We see a constant effort by those on the other side of the chamber, at the heart of their mad ideology, to shift power from Australians to themselves. They sell it on the lie that somehow it's better for the Australian people. Some of us are here to say, 'Not on our watch,' and I make no apology for that. There are of course people who disagree with that and think that we should continue prioritising super over home ownership, but I'm not one of them and I'll continue to call it out at every step of the way. Like with the retiree tax, those opposite sat in the chamber, smugly waiting for their day to sit on the government benches. The trade-off for their hubris and arrogance was that they went to the election and couldn't see what was standing in front of them: low-income Australians about to be pushed below the poverty line. They learned their lesson when the people of Australia went to the ballot box last year—sorry, it's now a year and half ago.
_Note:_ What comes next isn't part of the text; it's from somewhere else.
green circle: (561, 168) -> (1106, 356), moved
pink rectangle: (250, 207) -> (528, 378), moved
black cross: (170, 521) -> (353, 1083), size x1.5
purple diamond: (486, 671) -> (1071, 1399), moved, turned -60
They learned a lesson, but they've only learned the lesson on that policy and not on their attitude. They have not learned the lesson that hubris and arrogance are the consequences of the policy agenda they proposed. What they're doing by putting super over home ownership is making sure that young Australians' concerns about the economic future of this country are completely disregarded. They're denying young Australians the basic foundations on which to build security during their working lives and their retirement. They're saying to young Australians, 'Give up on the Australian dream because we think we know how to run your lives better than yourselves,' and, more critically, 'If we concentrate the capital of the nation in our hands, and that of our million-dollar fund manager mates, then we'll deliver a better country.' The people of Australia can see through this con, they can see through this lie and they can see through the misinformation that's put out there.
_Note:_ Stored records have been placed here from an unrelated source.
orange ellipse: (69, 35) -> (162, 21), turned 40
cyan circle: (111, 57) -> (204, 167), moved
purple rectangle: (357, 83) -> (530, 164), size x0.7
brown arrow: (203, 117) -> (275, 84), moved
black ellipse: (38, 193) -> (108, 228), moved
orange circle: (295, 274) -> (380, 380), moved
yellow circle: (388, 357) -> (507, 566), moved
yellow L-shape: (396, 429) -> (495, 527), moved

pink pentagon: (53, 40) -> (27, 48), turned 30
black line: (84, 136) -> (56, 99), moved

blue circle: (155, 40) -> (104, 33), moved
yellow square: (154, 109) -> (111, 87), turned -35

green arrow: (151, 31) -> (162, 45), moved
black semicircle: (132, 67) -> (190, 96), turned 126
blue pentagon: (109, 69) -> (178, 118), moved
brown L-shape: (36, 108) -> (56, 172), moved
I know Industry Super are now even spending tens of millions of dollars of your super to stop you owning your own home. This is how bad it has got and they feel that they are unaccountable. Now it is up to the regulators who need to rise to the challenge and call out this conduct. Where are you, APRA? Where are you, ACIC? Industry Super Australia is spending tens of millions of dollars on an ad campaign to deny Australians the chance at their own dream. How can they sit by and do nothing? I know that they're before the Senate estimates today and they're going to be before the House economics hearings next week. If they think that they can sit on their hands and not call out this conduct and this misuse of Australian superannuation savings, deliberately designed to undermine young Australians' aspirations and hopes of owning their own homes, they are kidding themselves, just like the Labor Party.